The TechAmerica-backed report, "Government Technology Opportunity in the 21st Century," put together by a 31-member commission largely composed of federal IT industry execs and drawn from interviews with and collection of feedback from 105 IT industry execs, government officials and members of academia finds federal IT lagging and in need of reform.

"Many government workers are still using systems that are far less capable than those used by their counterparts in industry or those that they themselves use at home," the report says. "Citizen needs, the national interest and obligations to the taxpayer make finding ways to develop major IT projects more effectively an important priority."

The report finds that the government doesn’t treat program management as a key priority and that agencies under-staff program management capability in major projects. In response, the report recommends agencies assign dedicated, knowledgeable and empowered program managers to all major programs and create formal program manager career tracks. It also recommends the government create a program management leadership academy, share best practices on a lessons learned portal, and take other related steps.

“Strong program managers have overcome poor requirements, aggressive milestones, limited resources and constrained processes to deliver mission capability, while processes have not been able to over-compensate for a poor program manager with clear requirements and sufficient resources,” one interviewee told the report authors.

The report also said that government should establish independent risk analysis roles for every major acquisition in order to help establish and manage against cost, schedule and performance risks for big projects.

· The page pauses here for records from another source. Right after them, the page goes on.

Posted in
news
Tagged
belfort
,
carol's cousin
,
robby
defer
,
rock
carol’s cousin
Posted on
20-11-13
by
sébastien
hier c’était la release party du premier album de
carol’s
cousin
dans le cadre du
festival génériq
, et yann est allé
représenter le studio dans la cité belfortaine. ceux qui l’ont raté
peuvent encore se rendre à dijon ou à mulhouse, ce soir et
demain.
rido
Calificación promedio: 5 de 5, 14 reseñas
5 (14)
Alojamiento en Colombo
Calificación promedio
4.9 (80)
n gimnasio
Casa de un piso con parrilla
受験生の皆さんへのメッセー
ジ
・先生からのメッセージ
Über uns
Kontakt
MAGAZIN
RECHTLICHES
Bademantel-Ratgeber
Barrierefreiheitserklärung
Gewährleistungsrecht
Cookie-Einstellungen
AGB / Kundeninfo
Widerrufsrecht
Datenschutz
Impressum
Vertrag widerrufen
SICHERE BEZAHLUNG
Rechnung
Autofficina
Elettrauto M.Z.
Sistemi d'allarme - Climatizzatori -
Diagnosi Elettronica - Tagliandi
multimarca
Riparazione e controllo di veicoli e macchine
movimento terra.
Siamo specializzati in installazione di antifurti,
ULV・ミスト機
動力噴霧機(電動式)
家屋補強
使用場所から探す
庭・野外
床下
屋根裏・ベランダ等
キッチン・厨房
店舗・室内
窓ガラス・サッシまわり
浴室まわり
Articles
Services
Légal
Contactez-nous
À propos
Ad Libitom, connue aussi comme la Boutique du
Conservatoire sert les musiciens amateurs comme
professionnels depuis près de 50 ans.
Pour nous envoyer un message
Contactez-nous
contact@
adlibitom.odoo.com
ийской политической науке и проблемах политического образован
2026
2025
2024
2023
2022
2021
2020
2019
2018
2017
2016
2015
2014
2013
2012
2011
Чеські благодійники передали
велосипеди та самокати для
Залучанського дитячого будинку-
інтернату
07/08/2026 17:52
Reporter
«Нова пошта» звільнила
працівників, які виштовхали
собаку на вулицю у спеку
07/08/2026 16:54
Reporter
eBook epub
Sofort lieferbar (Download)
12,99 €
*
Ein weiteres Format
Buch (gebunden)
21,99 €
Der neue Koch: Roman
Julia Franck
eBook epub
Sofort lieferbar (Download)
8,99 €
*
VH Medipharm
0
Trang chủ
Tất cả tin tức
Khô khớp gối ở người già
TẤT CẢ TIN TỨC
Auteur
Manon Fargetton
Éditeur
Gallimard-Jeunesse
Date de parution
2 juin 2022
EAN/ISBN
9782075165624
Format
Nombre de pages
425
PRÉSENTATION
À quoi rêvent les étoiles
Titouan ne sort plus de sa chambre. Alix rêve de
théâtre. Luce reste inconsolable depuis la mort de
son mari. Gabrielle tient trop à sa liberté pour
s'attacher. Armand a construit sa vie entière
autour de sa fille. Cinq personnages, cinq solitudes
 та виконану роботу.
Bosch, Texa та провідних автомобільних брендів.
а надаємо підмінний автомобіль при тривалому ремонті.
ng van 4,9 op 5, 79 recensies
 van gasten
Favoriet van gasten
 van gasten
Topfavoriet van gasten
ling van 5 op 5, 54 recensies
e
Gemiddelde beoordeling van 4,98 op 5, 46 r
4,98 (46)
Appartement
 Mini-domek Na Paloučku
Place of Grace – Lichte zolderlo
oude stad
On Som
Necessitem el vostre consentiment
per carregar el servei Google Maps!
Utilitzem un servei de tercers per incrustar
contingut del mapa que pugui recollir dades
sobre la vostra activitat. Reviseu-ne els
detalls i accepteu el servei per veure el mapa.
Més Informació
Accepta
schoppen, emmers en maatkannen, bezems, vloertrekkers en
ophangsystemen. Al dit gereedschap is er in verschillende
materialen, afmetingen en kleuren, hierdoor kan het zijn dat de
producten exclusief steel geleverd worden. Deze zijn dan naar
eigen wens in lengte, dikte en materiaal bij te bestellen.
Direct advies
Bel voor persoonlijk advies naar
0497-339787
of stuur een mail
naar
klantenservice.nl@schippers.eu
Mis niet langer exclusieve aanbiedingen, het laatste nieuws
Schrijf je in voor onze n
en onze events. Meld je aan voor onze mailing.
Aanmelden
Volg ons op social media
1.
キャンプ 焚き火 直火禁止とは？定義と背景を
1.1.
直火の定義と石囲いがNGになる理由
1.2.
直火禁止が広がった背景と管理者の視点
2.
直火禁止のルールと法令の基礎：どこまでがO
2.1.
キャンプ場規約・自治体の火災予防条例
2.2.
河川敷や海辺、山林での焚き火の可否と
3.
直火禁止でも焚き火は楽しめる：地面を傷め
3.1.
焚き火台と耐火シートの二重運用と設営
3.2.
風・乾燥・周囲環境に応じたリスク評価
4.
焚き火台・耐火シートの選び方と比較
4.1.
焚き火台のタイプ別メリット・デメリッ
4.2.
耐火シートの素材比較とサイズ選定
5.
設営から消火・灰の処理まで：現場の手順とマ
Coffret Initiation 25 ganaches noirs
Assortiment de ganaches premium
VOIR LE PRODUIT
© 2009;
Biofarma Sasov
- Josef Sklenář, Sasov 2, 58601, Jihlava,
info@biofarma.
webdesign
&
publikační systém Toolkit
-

Agile development is new to most parts of government. For example, the FBI had little organizational experience with the methodology before recently announcing its intention to transition its struggling Sentinel case management program to agile. However, the report claims, such moves may hold great benefit in terms of speed and efficiency.

The report recommends a number of steps to bolster the government's agile chops, including publishing a common definition of agile development, modifying the annual Exhibit 300 capital planning process to promote incremental reviews, contracting with agile development in mind and developing and sharing best practices.

The most industry-friendly of the recommendations echoes concerns heard across the industry that today's acquisition process discourages dialogue between industry and government and says that obstacles to meeting that need can be overcome by taking a number of steps.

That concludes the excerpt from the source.